By Penelope Graham, Zoocasa
Special to the Financial Independence Hub
Planning to upgrade to a larger home? Trading in a petite Toronto condo for greater square footage is in the five-year plan for many homeowners. And the opportunities to trade up are better than they have been in years; recent provincial rules to calm the housing market have softened the pace of price growth and created frantic multiple offer situations, giving prospective home buyers some much-needed financial breathing room.

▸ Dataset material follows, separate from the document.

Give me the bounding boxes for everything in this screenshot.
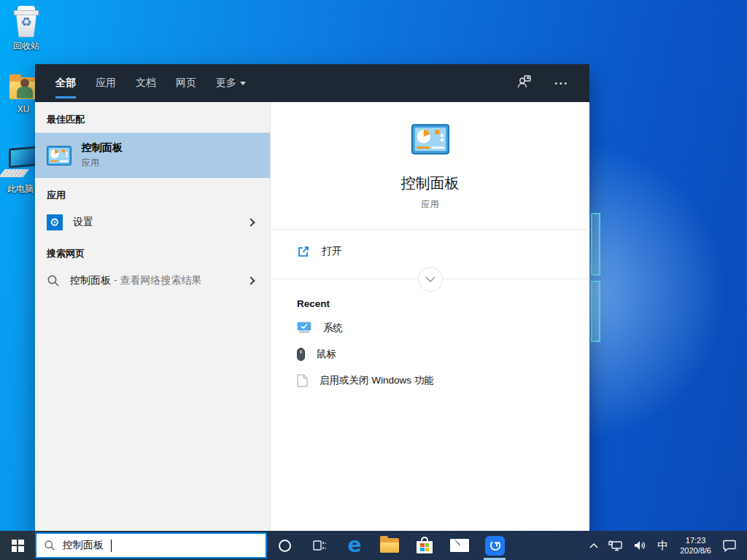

Whether buyers are looking to swap high-rise downtown living for options in other GTA markets — such as a reasonably-priced detached home or condo in Hamilton, for example — the time is right to come off the sidelines and explore your real estate options.
However, upsizing your home can come with upsized expenses, which can take condo dwellers by surprise. Here’s what buyers should consider, beyond budgeting for a larger down payment and closing costs.
Blend A bigger Mortgage
Chances are moving to a larger property means taking on larger monthly mortgage payments. Just as you did with your starter home, it’s important to connect with a mortgage broker before starting the house hunt to determine your maximum budget, based on the down payment you’ve saved and the existing equity you’ve built up in your current home.
Depending on your existing mortgage, you may have a few options for new financing. If you have a fixed mortgage rate, the ability to port your mortgage, and are mid-term, you can simply move your mortgage over to your new home and get what lenders call a “blend and extend.” This approach combines your existing mortgage rate with what you’d qualify at for a new term, with your new interest rate the weighted average between the two.
For example, let’s say your existing mortgage has a remaining $250,000 balance, a fixed rate of 2.1 per cent, and two years left on a five-year term. Assuming interest rates have risen since signing up for your last mortgage and you now qualify at a rate of 2.69 per cent, your new, blended mortgage interest rate will be somewhere between those two rates.
However, while blending your mortgage can be a good way to take advantage of an existing lower rate and avoiding the fees associated with breaking a mortgage, it’s not an option that’s available to all borrowers. If your mortgage product doesn’t include the ability to port or transfer your mortgage (most variable-rate mortgages do not), you may be forced to refinance instead and pay the interest rate differential, or three months-worth of interest, whichever is higher.
Ramp up your Reno Budget
Many larger, detached properties are considerably older than new condo stock, and you may need to shell out for a few upgrades. Be prepared for costs to add up quickly – older home renovations can range from cosmetic, like ripping up old carpeting, to important structural fixes. Some of the most common renovations in older homes include outdated electrical wiring — such as knob and tube, which is a fire hazard — and replacing old plumbing, like ki-tech or galvanized piping.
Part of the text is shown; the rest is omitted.